Time variance implies that every unit of data in the data warehouse is accurate as of some one moment in time. In some cases, a record is time stamped. In other cases, a record has a date of transaction. Different environments have different time horizons. A time horizon is the parameters of time represented in an environment. The collective time horizon for the data found inside a data warehouse is significantly longer than that of operational systems. A 60-to-90-day time horizon is normal for operational systems; a 5-to-10-year time horizon is normal for the data warehouse. As a result of this difference in time horizons, the data warehouse contains much more history than any other environment

Differences Between Operational Database and Data Warehouse

	Data Warehouse	Operational Database
Purpose	Analysis, Decision making	Day-to-Day
Supports	OLAP	OLTP
Users	Managerial community	Clerical Community
Data Model	Multi-dimensional	Relational
Age of Data	Current and time series	Current and real time
Data Modification	Read/Access only	Insert, update and delete
Types of Data	Static	Dynamic
Amount of Data per Transaction	Larger	Smaller

Data Mart

A data mart contains a subset of corporate-wide data that is of value to a specific group of users. The scope is confined to specific selected subjects. For example, a marketing data mart may confine its subjects to customer, item, and sales. The data contained in data marts tend to be summarized. Data marts are usually implemented on low-cost departmental servers that are UNIX/LINUX or Windows based. The implementation cycle of a data mart is more likely to be measured in weeks rather than months or years. However, it may involve complex integration in the long run if its design and planning were not enterprise-wide.

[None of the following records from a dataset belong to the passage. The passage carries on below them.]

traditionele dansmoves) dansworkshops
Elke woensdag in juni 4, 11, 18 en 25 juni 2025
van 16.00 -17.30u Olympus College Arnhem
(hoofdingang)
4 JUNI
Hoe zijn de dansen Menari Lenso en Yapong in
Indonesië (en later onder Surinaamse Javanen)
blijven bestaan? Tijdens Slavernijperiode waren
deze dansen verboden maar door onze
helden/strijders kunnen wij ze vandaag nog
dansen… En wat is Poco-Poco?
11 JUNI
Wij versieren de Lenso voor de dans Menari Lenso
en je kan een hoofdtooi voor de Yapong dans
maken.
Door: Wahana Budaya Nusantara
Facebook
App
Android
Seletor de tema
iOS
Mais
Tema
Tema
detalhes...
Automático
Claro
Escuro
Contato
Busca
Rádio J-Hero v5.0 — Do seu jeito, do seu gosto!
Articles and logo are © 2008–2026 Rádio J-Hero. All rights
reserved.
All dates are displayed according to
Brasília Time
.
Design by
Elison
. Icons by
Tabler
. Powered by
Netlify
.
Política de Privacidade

Depending on the source of data, data marts can be categorized as independent or dependent. Independent data marts are sourced from data captured from one or more operational systems or external information providers, or from data generated locally within a particular department or geographic area. Dependent data marts are sourced directly from enterprise data warehouses.

Operational Data Sources

Operational data sources (ODS) exist to support daily operations. The ODS data is cleaned and validated, but it is not historically deep, it may be just the data for the current day. The ODS may also be used as a source to load the data warehouse.

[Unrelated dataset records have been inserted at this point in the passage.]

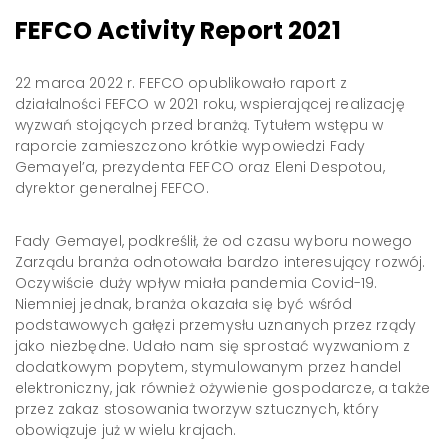
FEFCO Activity Report 2021
22 marca 2022 r. FEFCO opublikowało raport z
działalności FEFCO w 2021 roku, wspierającej realizację
wyzwań stojących przed branżą. Tytułem wstępu w
raporcie zamieszczono krótkie wypowiedzi Fady
Gemayel’a, prezydenta FEFCO oraz Eleni Despotou,
dyrektor generalnej FEFCO.
Fady Gemayel, podkreślił, że od czasu wyboru nowego
Zarządu branża odnotowała bardzo interesujący rozwój.
Oczywiście duży wpływ miała pandemia Covid-19.
Niemniej jednak, branża okazała się być wśród
podstawowych gałęzi przemysłu uznanych przez rządy
jako niezbędne. Udało nam się sprostać wyzwaniom z
dodatkowym popytem, stymulowanym przez handel
elektroniczny, jak również ożywienie gospodarcze, a także
przez zakaz stosowania tworzyw sztucznych, który
obowiązuje już w wielu krajach.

Extract, Transform, Load (ETL)

A data warehouse usually stores many years of data to support historical analysis. The data in a data warehouse is typically loaded through an extraction, transformation, and loading (ETL) process from multiple data sources. Modern data warehouses are moving toward an extract, load, and transformation (ELT) architecture in which all or most data transformation is performed on the database that hosts the data warehouse.

Extract

Data extraction (retrieval) from source system
Incremental extract: identifying modified record and extract only those
Full extract: extract full copy in same format to identify changes

Transform

Transform data from source to the target
Conversion to same dimension, units etc.
Generating aggregates, sorting, validating etc.

Load

Load the data into temporary data source first and then perform simple transformation into structure similar to one in data warehouse
Consume as little resource as possible

Data Warehouse Process Managers and Functions

Load Manager: The system components that perform all the operations necessary to support the extract and load process. It fast loads the extracted data into a temporary data store and performs simple transformations into a structure similar to the one in the data warehouse also called ETL (Extract Transform and Load).

Warehouse Manager (Data Manager): It is the system component that performs analysis of data to ensure consistency. The data from various sources and temporary storage are merged into data warehouse by the warehouse manager. The job of backing-up and archiving data as well as creation of index is performed by this manager.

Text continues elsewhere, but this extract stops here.